2013-10-20

林田紀音夫全句集拾読 288 野口 裕


林田紀音夫
全句集拾読
288

野口 裕





上空の花火幼い顔から昏れ

平成四年、未発表句。花火を見ず、人々の顔に向かう視線が意表を突く。一瞬、群衆の顔が浮かび消えてゆく。子供の顔から消えてゆくのは何の寓意か。

 

七月を終る浮標の朱が熟れて

平成四年、未発表句。見慣れている浮標の朱が、ことさらにどぎつく迫る。「七月を終る」とあれば、熟れすぎての腐臭をもそれとなく示していそうだ。
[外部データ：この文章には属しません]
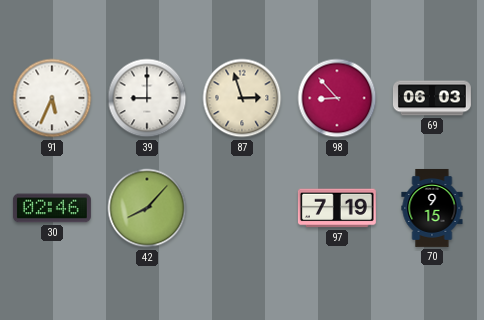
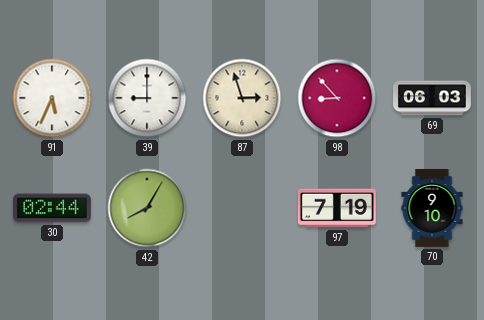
30: 02:46 -> 02:44
42: 8:07 -> 8:05
70: 9:15 -> 9:10
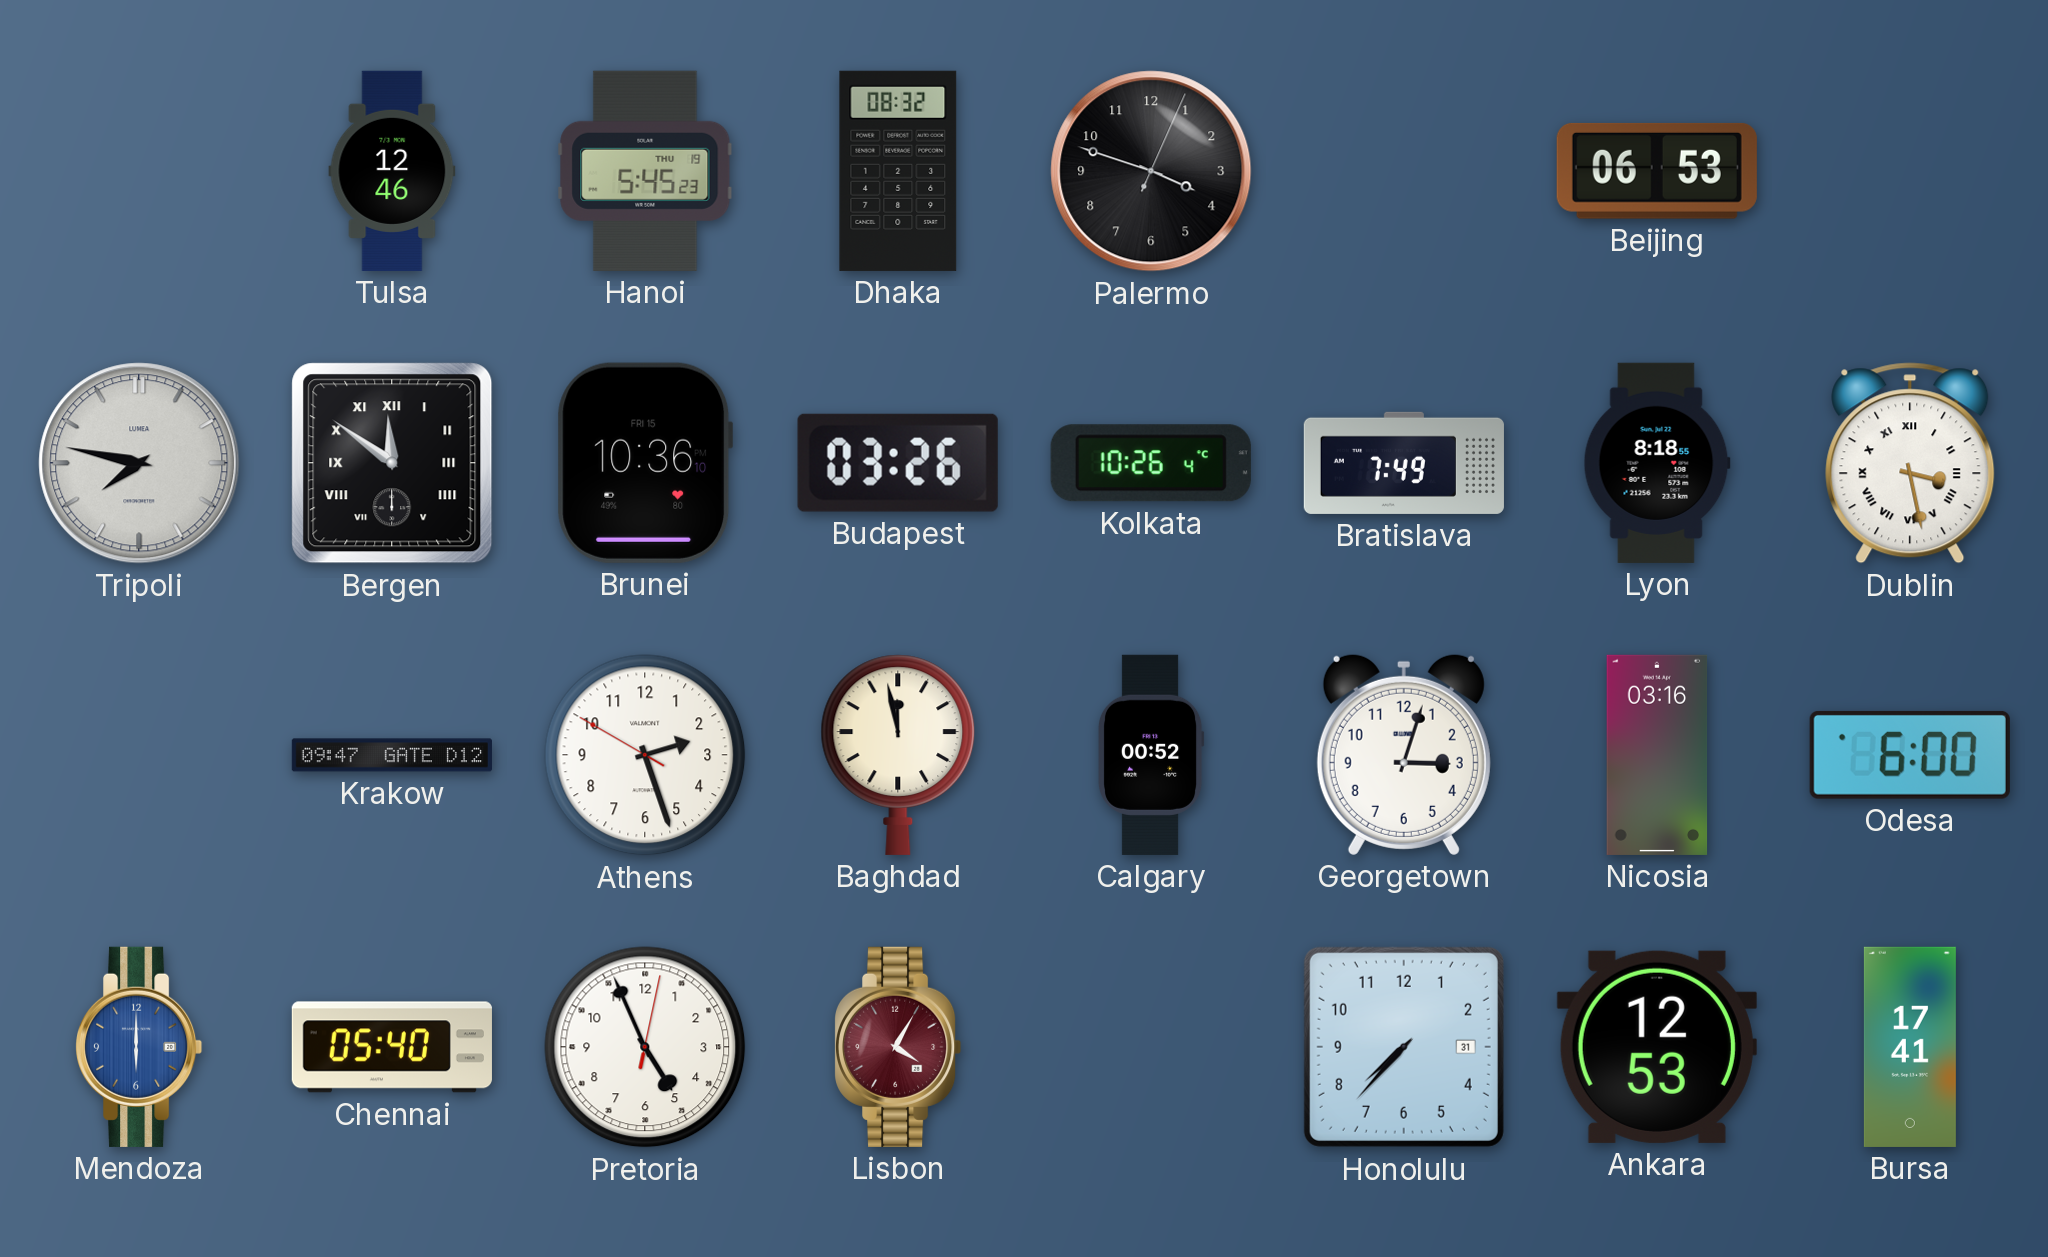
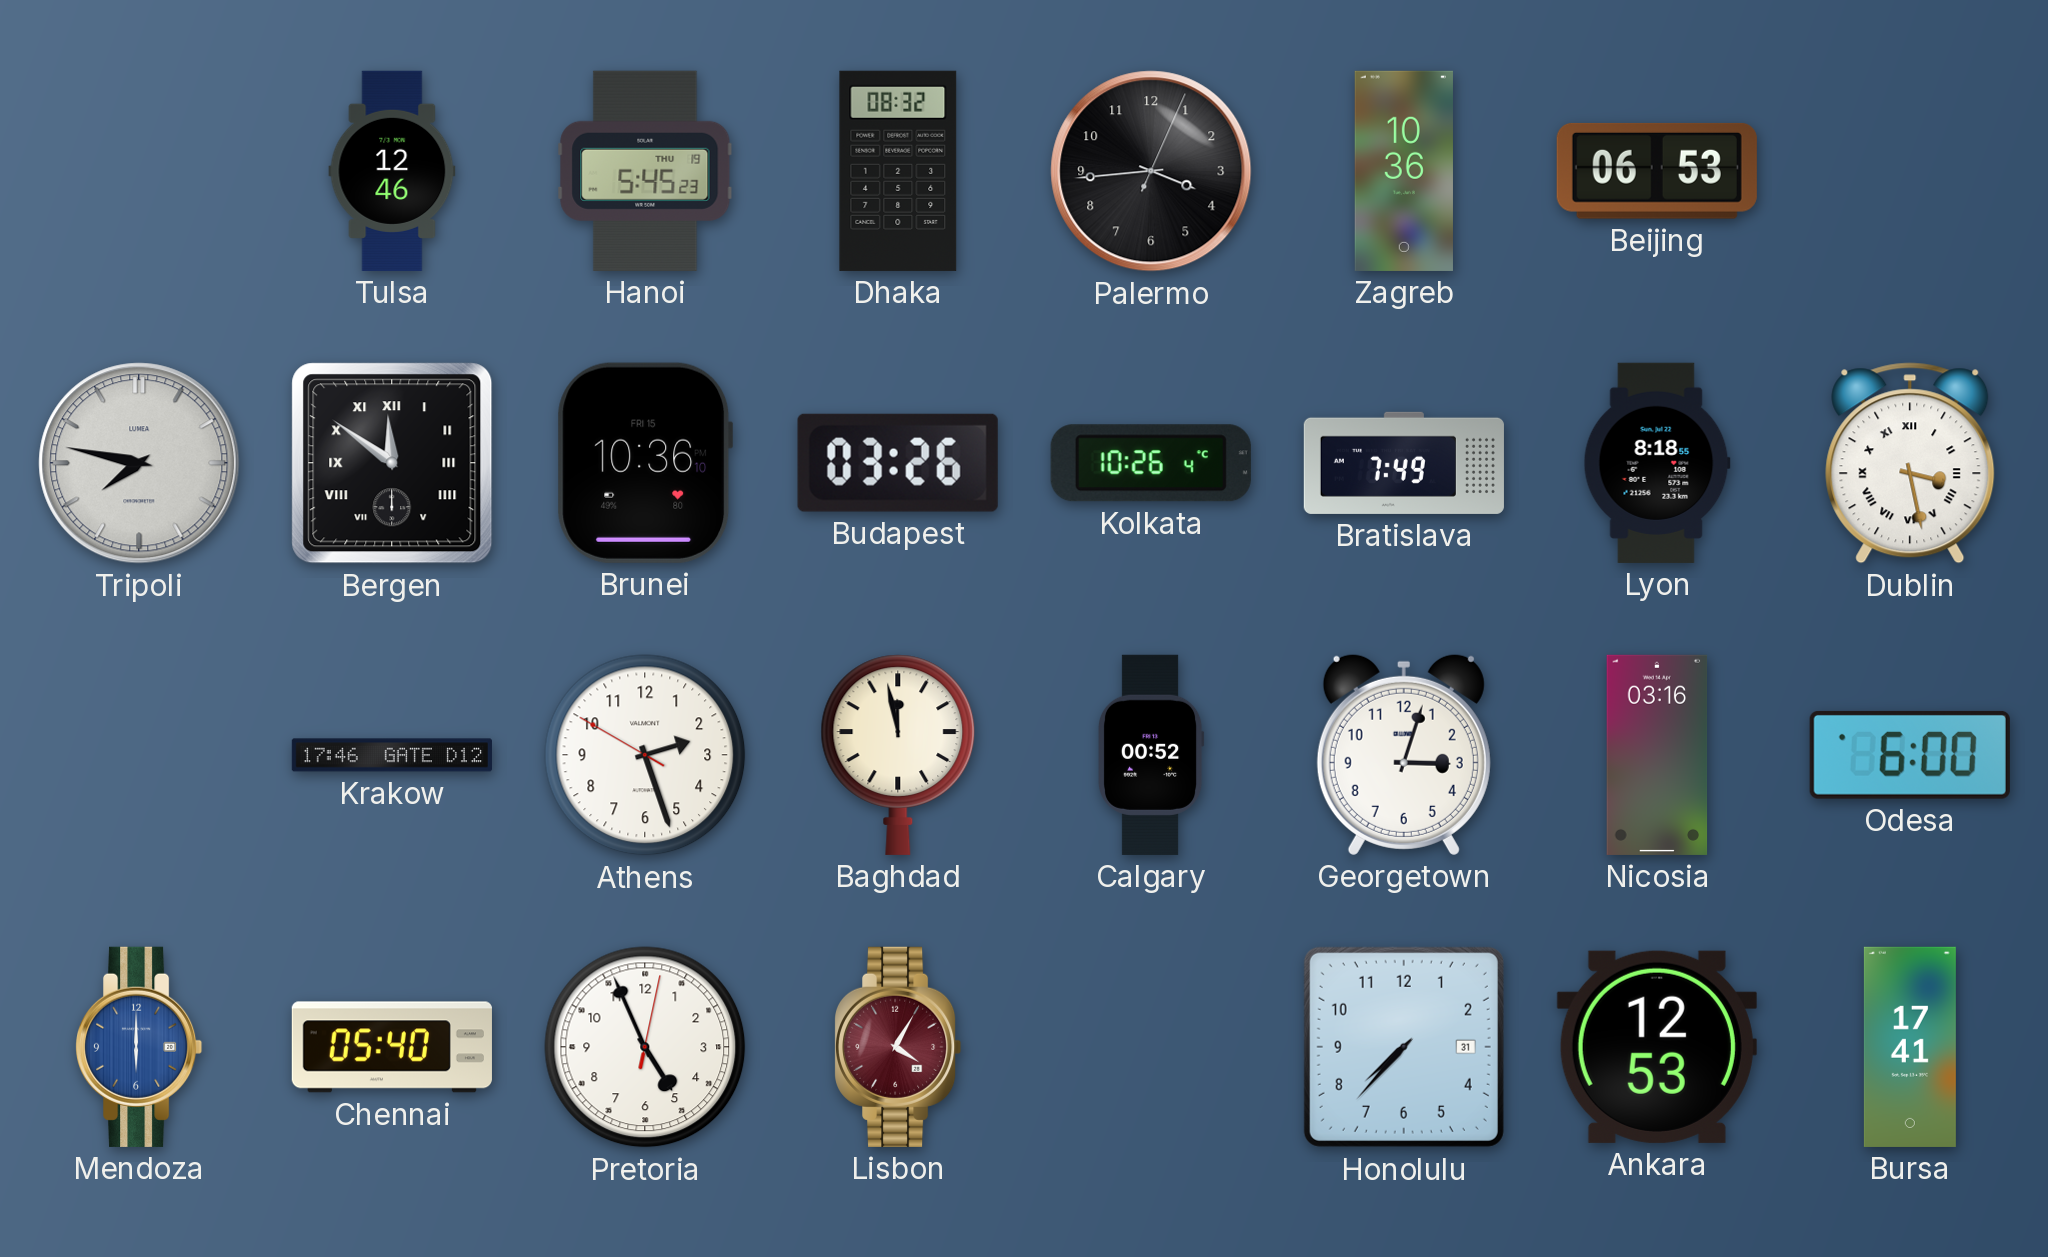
Palermo: 3:48 -> 3:44
Zagreb: none -> 10:36
Krakow: 09:47 -> 17:46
次の句は、「八月の身ほとり埃立ちやすく」。七月ほどの句ではない。

 

暮れ際の木槿はひとを黙らせる

平成四年、未発表句。花そのものにひとを黙らせる効果があるととってもよいのだが、韓国の国花である木槿に、植民地時代の朝鮮生まれである紀音夫の幼少時を重ねたと見ることもできる。もっとも、朝鮮に居たのは四歳までだったので、記憶があったかどうか。暮れなずむ中の散策で、木槿を見たとたんに埋もれていた記憶が蘇ったのなら劇的なのだが。